公民連携から始まった「スマートシティ東村山」


 また、多摩地域の自治体の中で、独自にスマートシティの取組みを進めているのが東村山市だ。行政の持つリソースが限られている中で、デジタルの力によって地域の課題を効果的に解決へと導き、市民の暮らしや地域全体をより豊かにすることを目指している。先進的な取組みの背景について、地域創生部と経営政策部から話を聞いた。

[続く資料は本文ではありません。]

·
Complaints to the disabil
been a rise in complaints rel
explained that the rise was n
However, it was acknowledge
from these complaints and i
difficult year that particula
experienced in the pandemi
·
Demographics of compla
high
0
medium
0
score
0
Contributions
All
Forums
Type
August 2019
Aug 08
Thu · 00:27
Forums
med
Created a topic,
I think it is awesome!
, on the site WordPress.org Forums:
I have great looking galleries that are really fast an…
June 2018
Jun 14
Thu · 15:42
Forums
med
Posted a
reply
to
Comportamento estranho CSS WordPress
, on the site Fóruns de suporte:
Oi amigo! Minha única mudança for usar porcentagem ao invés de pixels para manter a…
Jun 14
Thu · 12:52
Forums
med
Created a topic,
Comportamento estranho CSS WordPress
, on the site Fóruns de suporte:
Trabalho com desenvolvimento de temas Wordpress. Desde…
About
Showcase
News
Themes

 ここに至るまでには、東村山市が公民連携を積極的に進めてきた背景がある。行政と民間事業者が一体となって、地域をより良いものにしていこうと、2017年に作られたのが「公民連携地域プラットフォーム」だ。その後、市民サービスの質や満足度などの向上を目的としたアイデアを事業者から募る、民間事業者提案制度を取り入れたところ、デジタル化を推進するスマートシティの考え方に近い提案が散見された。その流れを受けて、2020年にはスマートシティに興味がある事業者やデジタル技術を持つ企業との意見交換のために「東村山市スマートシティ協議会」を設立した。そして2021年には、「東村山市におけるスマートシティの基本的な考え方」を策定し、具体的な取組みに向けて、歩みを進めてきた。

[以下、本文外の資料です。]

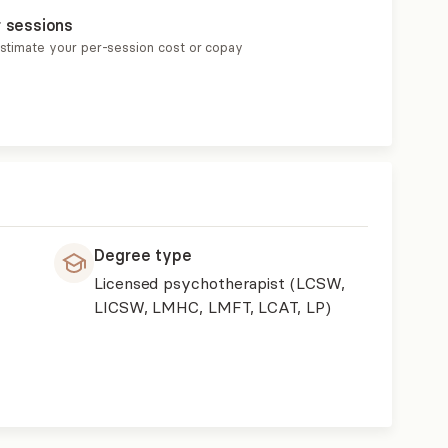
r sessions
estimate your per-session cost or copay
Degree type
Licensed psychotherapist (LCSW,
LICSW, LMHC, LMFT, LCAT, LP)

 現在は、2つの取組みの実現に向けた準備をしている。まずは、「デジタル地域ポイント事業」だ。多摩地域では初めての試みで、デジタル地域通貨とデジタル行政ポイントの2つの機能によって、地域経済の循環を促すことを目指す。デジタル地域通貨は、市内で流通する電子マネーである。デジタル行政ポイントは、行政の給付サービスなどをデジタル上で行うもので、付与されたポイントはデジタル地域通貨として使えるようにする。大手電子マネーと異なるのは、地域内での経済活動が促されることで、地域に経済価値が蓄積されることだ。

 今秋からの運用を目指しているこの事業の運営は、市が商工会とともに設立する法人が行うことになっている。デジタル地域通貨の加盟店から集まる換金手数料が法人の収益になる仕組みで、事業で得た収益は地域振興のために再投資することを考えている。地域創生部の課長・杉山健一すぎやまけんいち氏は「この仕組みによって地域の中でお金を回し、収益が出る形で地域の事業者を巻き込むことができます。地域経済への波及効果も、十分にあると感じています」と話す。